先輩!
「遊びでは手を出すなって言ったけど、本気なら応援するぞ」

「なんですか急に真面目な顔して」

「茶化すなよ」


野口さんが真顔で言うから、俺だけへらへら笑えなくなった。適当に返事しにくくなってしまった。そんな顔されたら。


「好きなのか?」

「いやいや、俺好きとかよくわかんないし、そんなんじゃないですよ。あれですよ。妹を可愛がるようなもんです」

「そうか」と呟いた野口さんが、「彼氏いるしな」と続けた。


『彼氏』その単語だけで、暗い闇が心に渦巻く。

なんだこれ。

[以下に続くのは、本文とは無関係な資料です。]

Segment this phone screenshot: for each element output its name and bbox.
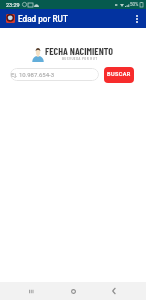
staticText: Ej. 10.987.654-3 [11, 71, 55, 78]
button[interactable]: Ej. 10.987.654-3 [10, 68, 99, 81]
staticText: Edad por RUT [18, 14, 68, 24]
staticText: BUSQUEDA POR RUT [62, 56, 98, 61]
button[interactable]: Back [100, 282, 128, 300]
staticText: 23:29 [6, 2, 20, 8]
button[interactable]: More options [129, 11, 145, 27]
staticText: FECHA NACIMIENTO [45, 45, 114, 57]
staticText: BUSCAR [107, 71, 131, 78]
button[interactable]: Home [59, 282, 87, 300]
staticText: 50% [130, 2, 139, 7]
button[interactable]: BUSCAR [104, 67, 134, 83]
button[interactable]: Recents [17, 282, 45, 300]
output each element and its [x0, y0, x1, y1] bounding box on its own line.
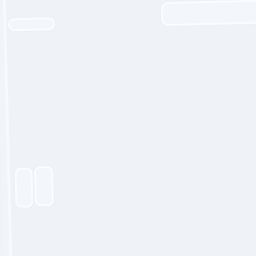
button[interactable]: First card	[14, 165, 32, 205]
button[interactable]: Back	[11, 15, 58, 28]
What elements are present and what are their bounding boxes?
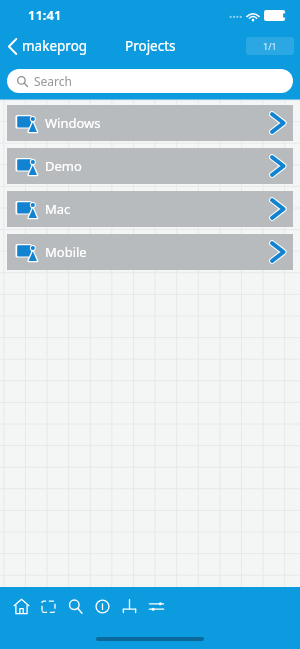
staticText: Projects bbox=[125, 37, 176, 55]
staticText: 11:41 bbox=[28, 6, 62, 24]
button[interactable]: Info bbox=[90, 594, 114, 618]
button[interactable]: Search bbox=[7, 69, 293, 93]
staticText: Search bbox=[34, 73, 72, 89]
button[interactable]: 1/1 bbox=[246, 37, 294, 55]
button[interactable]: Home bbox=[9, 594, 33, 618]
staticText: Demo bbox=[45, 157, 82, 175]
button[interactable]: Mac bbox=[7, 191, 293, 227]
button[interactable]: Measure bbox=[117, 594, 141, 618]
staticText: Mobile bbox=[45, 243, 87, 261]
button[interactable]: makeprog bbox=[0, 33, 96, 59]
button[interactable]: Mobile bbox=[7, 234, 293, 270]
staticText: Mac bbox=[45, 200, 71, 218]
button[interactable]: Select area bbox=[36, 594, 60, 618]
staticText: Windows bbox=[45, 114, 101, 132]
button[interactable]: Settings bbox=[144, 594, 168, 618]
button[interactable]: Windows bbox=[7, 105, 293, 141]
staticText: 1/1 bbox=[263, 40, 277, 52]
button[interactable]: Search bbox=[63, 594, 87, 618]
staticText: makeprog bbox=[22, 37, 88, 55]
button[interactable]: Demo bbox=[7, 148, 293, 184]
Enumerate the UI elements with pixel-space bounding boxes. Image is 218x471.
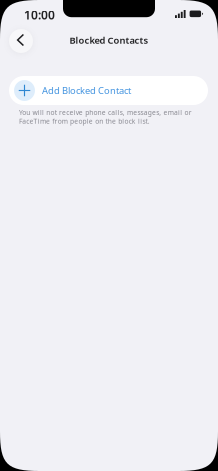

なんだこの感情。


あれから一度だけ、佐々木と彼氏の話をした。

歳は同い年で、付き合いは長いらしい。


聞きたくなくて期間を聞かなかったことを、今になって後悔している。

俺の『長い』と、世間一般のそれの基準はきっとかけ離れているだろうから。


別れないかなって願ってしまったことは、誰にも言えない。


「本気ならいいんだぞ」

「(遊びじゃねえよ)」

再度、大真面目に言い放った野口さんに、喉から出かけた言葉を飲み込んだ。